[Task to complete]
Which lines of the entries below run from the one holding "Entregas en Nezahualcóyotl" to the one holding "Términos y Condiciones", inclusive? Set down exactly those lines and no others.

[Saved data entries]
__________________________________________________
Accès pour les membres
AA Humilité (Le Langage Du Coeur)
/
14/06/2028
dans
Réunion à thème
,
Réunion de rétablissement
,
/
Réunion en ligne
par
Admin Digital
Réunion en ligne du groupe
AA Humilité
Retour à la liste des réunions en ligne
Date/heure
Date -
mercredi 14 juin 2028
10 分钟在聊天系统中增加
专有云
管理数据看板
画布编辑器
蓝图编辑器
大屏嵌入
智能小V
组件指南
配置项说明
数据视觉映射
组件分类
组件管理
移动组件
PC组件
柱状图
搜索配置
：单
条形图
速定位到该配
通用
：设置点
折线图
__________________________________________________
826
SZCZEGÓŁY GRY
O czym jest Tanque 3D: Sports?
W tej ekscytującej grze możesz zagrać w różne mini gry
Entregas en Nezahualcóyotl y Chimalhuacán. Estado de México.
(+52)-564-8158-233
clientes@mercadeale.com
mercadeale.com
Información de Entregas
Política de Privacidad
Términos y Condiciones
__________________________________________________
[Task output]
Entregas en Nezahualcóyotl y Chimalhuacán. Estado de México.
(+52)-564-8158-233
clientes@mercadeale.com
mercadeale.com
Información de Entregas
Política de Privacidad
Términos y Condiciones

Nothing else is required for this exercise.